— WHAT TO WORK ON —
Report only the number of lines in the records that contain the word "Trivia".

═════ PROVIDED DATA ═════

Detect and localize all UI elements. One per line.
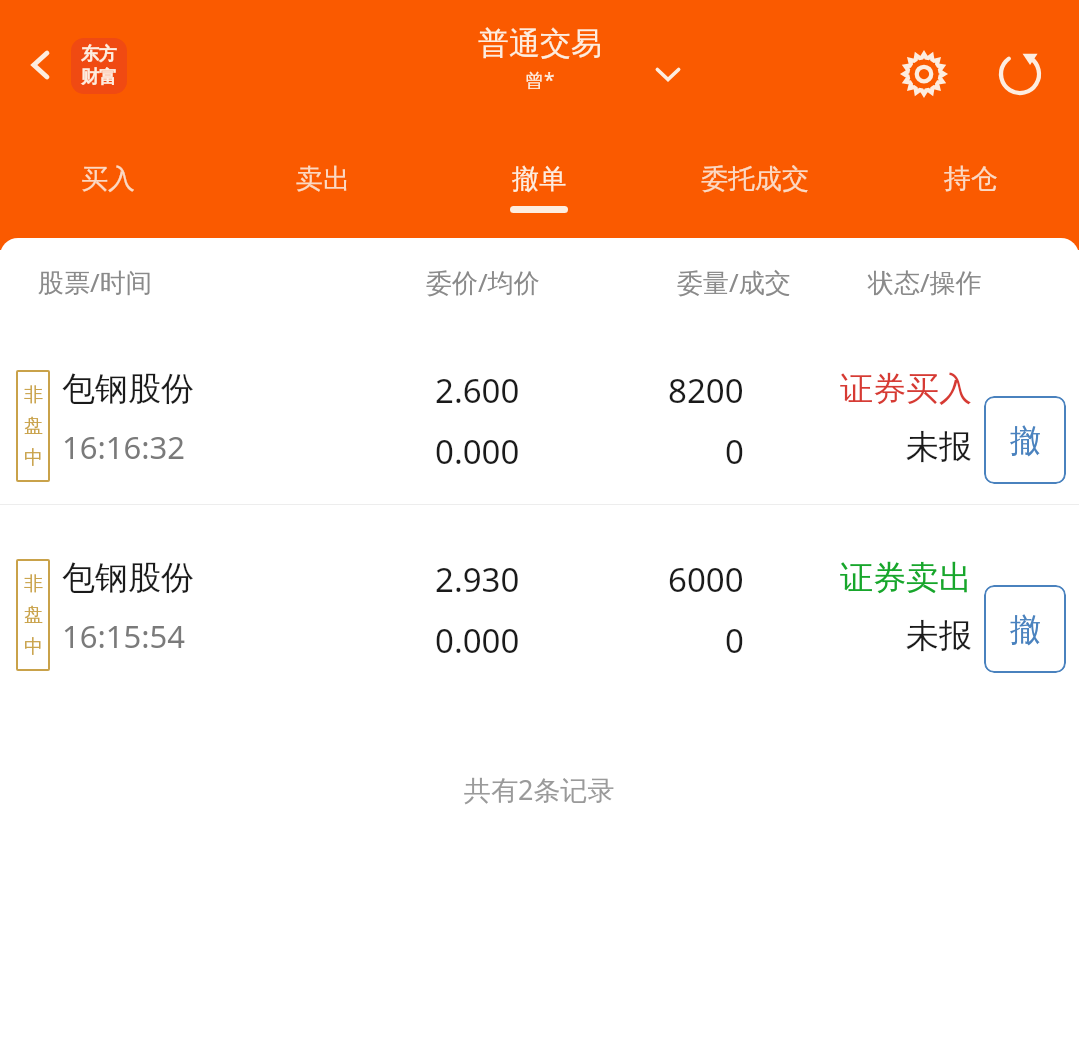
- button[interactable]: 撤单: [431, 150, 647, 238]
- staticText: 非: [24, 383, 43, 407]
- staticText: 16:16:32: [62, 426, 186, 468]
- staticText: 0: [725, 429, 744, 474]
- staticText: 包钢股份: [62, 557, 194, 599]
- button[interactable]: 非: [0, 316, 1079, 504]
- staticText: 0: [725, 618, 744, 663]
- staticText: 股票/时间: [38, 264, 152, 300]
- staticText: 撤单: [512, 162, 566, 196]
- staticText: 未报: [906, 426, 972, 468]
- staticText: 状态/操作: [868, 264, 982, 300]
- staticText: 8200: [668, 368, 744, 413]
- button[interactable]: 非: [0, 505, 1079, 693]
- staticText: 6000: [668, 557, 744, 602]
- staticText: 持仓: [944, 162, 998, 196]
- button[interactable]: 普通交易: [478, 24, 602, 93]
- button[interactable]: 委托成交: [647, 150, 863, 238]
- staticText: 2.600: [435, 368, 520, 413]
- staticText: 0.000: [435, 429, 520, 474]
- staticText: 委价/均价: [426, 264, 540, 300]
- staticText: 未报: [906, 615, 972, 657]
- staticText: 2.930: [435, 557, 520, 602]
- staticText: 盘: [24, 603, 43, 627]
- staticText: 证券买入: [840, 368, 972, 410]
- staticText: 中: [24, 446, 43, 470]
- staticText: 共有2条记录: [464, 771, 615, 808]
- staticText: 中: [24, 635, 43, 659]
- button[interactable]: 持仓: [863, 150, 1079, 238]
- button[interactable]: Settings: [890, 40, 958, 108]
- staticText: 东方: [81, 43, 117, 66]
- staticText: 普通交易: [478, 24, 602, 63]
- button[interactable]: 撤: [984, 396, 1066, 484]
- button[interactable]: 卖出: [215, 150, 431, 238]
- staticText: 0.000: [435, 618, 520, 663]
- staticText: 卖出: [296, 162, 350, 196]
- staticText: 委托成交: [701, 162, 809, 196]
- staticText: 撤: [1010, 421, 1041, 460]
- staticText: 16:15:54: [62, 615, 186, 657]
- button[interactable]: 撤: [984, 585, 1066, 673]
- staticText: 包钢股份: [62, 368, 194, 410]
- staticText: 证券卖出: [840, 557, 972, 599]
- staticText: 委量/成交: [677, 264, 791, 300]
- button[interactable]: 东方财富: [71, 38, 127, 94]
- button[interactable]: 买入: [0, 150, 215, 238]
- staticText: 买入: [81, 162, 135, 196]
- button[interactable]: Back: [12, 36, 70, 94]
- staticText: 撤: [1010, 610, 1041, 649]
- button[interactable]: Switch account: [640, 46, 696, 102]
- staticText: 盘: [24, 414, 43, 438]
- staticText: 财富: [81, 66, 117, 89]
- staticText: 曾*: [525, 67, 555, 93]
- button[interactable]: Refresh: [986, 40, 1054, 108]
- staticText: 非: [24, 572, 43, 596]
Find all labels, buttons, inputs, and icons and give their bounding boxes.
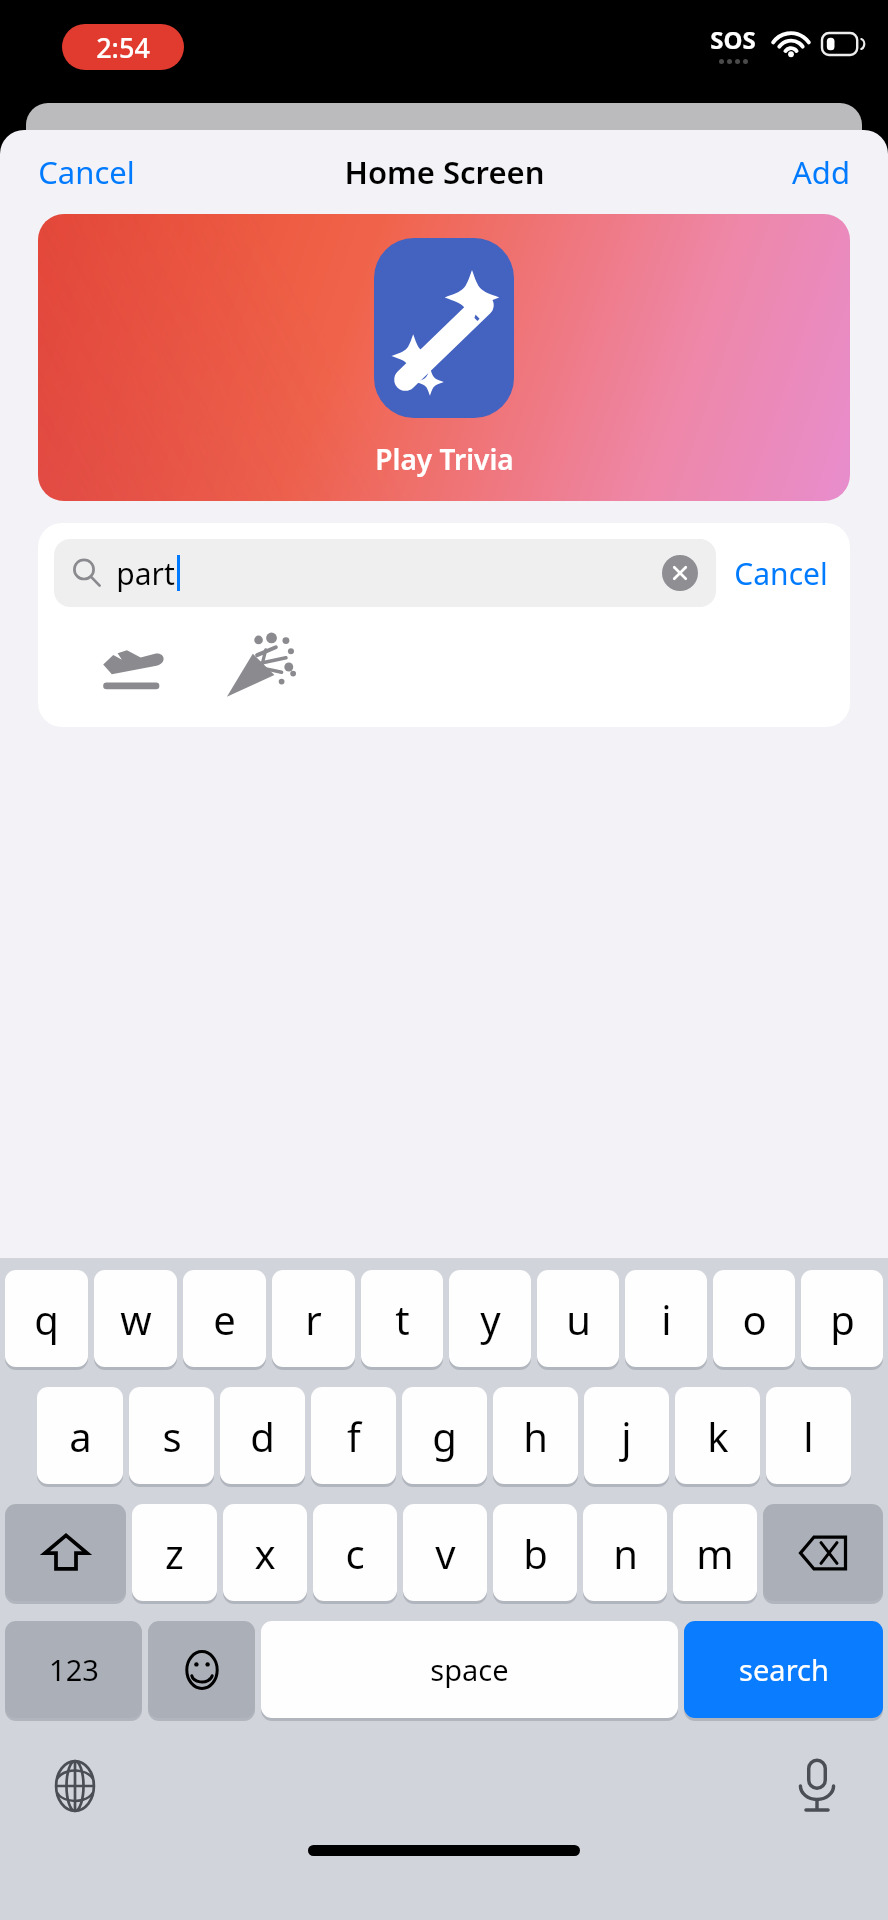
button[interactable]: Clear text	[662, 555, 698, 591]
button[interactable]: q	[5, 1270, 88, 1367]
staticText: r	[305, 1292, 322, 1346]
button[interactable]: k	[675, 1387, 760, 1484]
staticText: v	[435, 1526, 456, 1580]
staticText: x	[254, 1526, 276, 1580]
button[interactable]: Cancel	[20, 139, 153, 205]
button[interactable]: n	[583, 1504, 667, 1601]
button[interactable]: c	[313, 1504, 397, 1601]
staticText: a	[69, 1409, 92, 1463]
button[interactable]: part	[54, 539, 716, 607]
staticText: 123	[49, 1650, 99, 1689]
button[interactable]: Emoji keyboard	[148, 1621, 255, 1718]
button[interactable]: a	[37, 1387, 123, 1484]
staticText: space	[430, 1650, 509, 1689]
staticText: w	[120, 1292, 152, 1346]
staticText: z	[165, 1526, 184, 1580]
staticText: s	[162, 1409, 182, 1463]
staticText: i	[661, 1292, 672, 1346]
button[interactable]: Play Trivia	[38, 214, 850, 501]
staticText: l	[803, 1409, 814, 1463]
staticText: o	[742, 1292, 767, 1346]
button[interactable]: d	[220, 1387, 305, 1484]
staticText: m	[696, 1526, 734, 1580]
staticText: y	[480, 1292, 501, 1346]
staticText: Home Screen	[344, 151, 545, 193]
button[interactable]: m	[673, 1504, 757, 1601]
staticText: Play Trivia	[375, 440, 514, 478]
staticText: j	[621, 1409, 632, 1463]
staticText: b	[523, 1526, 548, 1580]
button[interactable]: r	[272, 1270, 355, 1367]
button[interactable]: o	[713, 1270, 795, 1367]
button[interactable]: z	[132, 1504, 217, 1601]
button[interactable]: Party popper emoji	[224, 634, 296, 700]
button[interactable]: v	[403, 1504, 487, 1601]
button[interactable]: b	[493, 1504, 577, 1601]
button[interactable]: Dictate	[794, 1758, 840, 1814]
staticText: Cancel	[38, 151, 135, 193]
button[interactable]: w	[94, 1270, 177, 1367]
button[interactable]: Cancel	[716, 545, 828, 602]
button[interactable]: Airplane emoji	[96, 637, 168, 697]
staticText: Cancel	[734, 553, 828, 594]
button[interactable]: h	[493, 1387, 578, 1484]
button[interactable]: i	[625, 1270, 707, 1367]
staticText: c	[345, 1526, 365, 1580]
staticText: u	[566, 1292, 591, 1346]
staticText: 2:54	[96, 29, 150, 66]
staticText: part	[116, 553, 175, 594]
staticText: n	[613, 1526, 638, 1580]
button[interactable]: s	[129, 1387, 214, 1484]
button[interactable]: Add	[774, 139, 868, 205]
button[interactable]: l	[766, 1387, 851, 1484]
staticText: f	[347, 1409, 361, 1463]
button[interactable]: space	[261, 1621, 678, 1718]
staticText: SOS	[710, 23, 756, 56]
staticText: g	[432, 1409, 457, 1463]
staticText: p	[830, 1292, 855, 1346]
staticText: h	[523, 1409, 548, 1463]
button[interactable]: j	[584, 1387, 669, 1484]
button[interactable]: y	[449, 1270, 531, 1367]
button[interactable]: f	[311, 1387, 396, 1484]
button[interactable]: 123	[5, 1621, 142, 1718]
staticText: q	[34, 1292, 59, 1346]
button[interactable]: Backspace	[763, 1504, 883, 1601]
button[interactable]: p	[801, 1270, 883, 1367]
staticText: Add	[792, 151, 850, 193]
button[interactable]: u	[537, 1270, 619, 1367]
staticText: d	[250, 1409, 275, 1463]
button[interactable]: g	[402, 1387, 487, 1484]
button[interactable]: e	[183, 1270, 266, 1367]
button[interactable]: t	[361, 1270, 443, 1367]
staticText: k	[707, 1409, 729, 1463]
button[interactable]: x	[223, 1504, 307, 1601]
staticText: t	[395, 1292, 410, 1346]
staticText: search	[739, 1650, 829, 1689]
button[interactable]: Change keyboard	[48, 1759, 102, 1813]
staticText: e	[213, 1292, 236, 1346]
button[interactable]: Shift	[5, 1504, 126, 1601]
button[interactable]: search	[684, 1621, 883, 1718]
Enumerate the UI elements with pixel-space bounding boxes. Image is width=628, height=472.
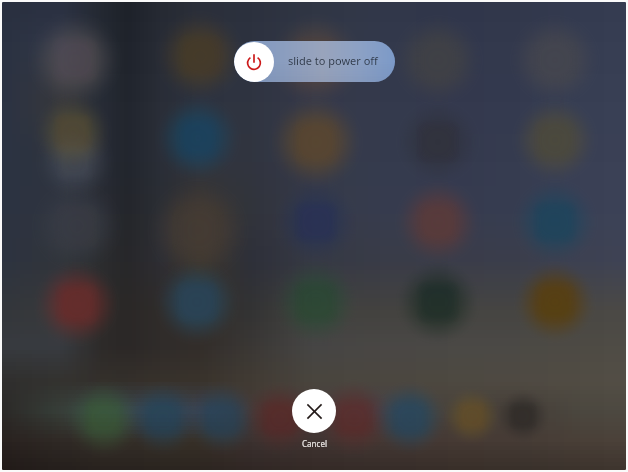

═════

— OUTPUT —
2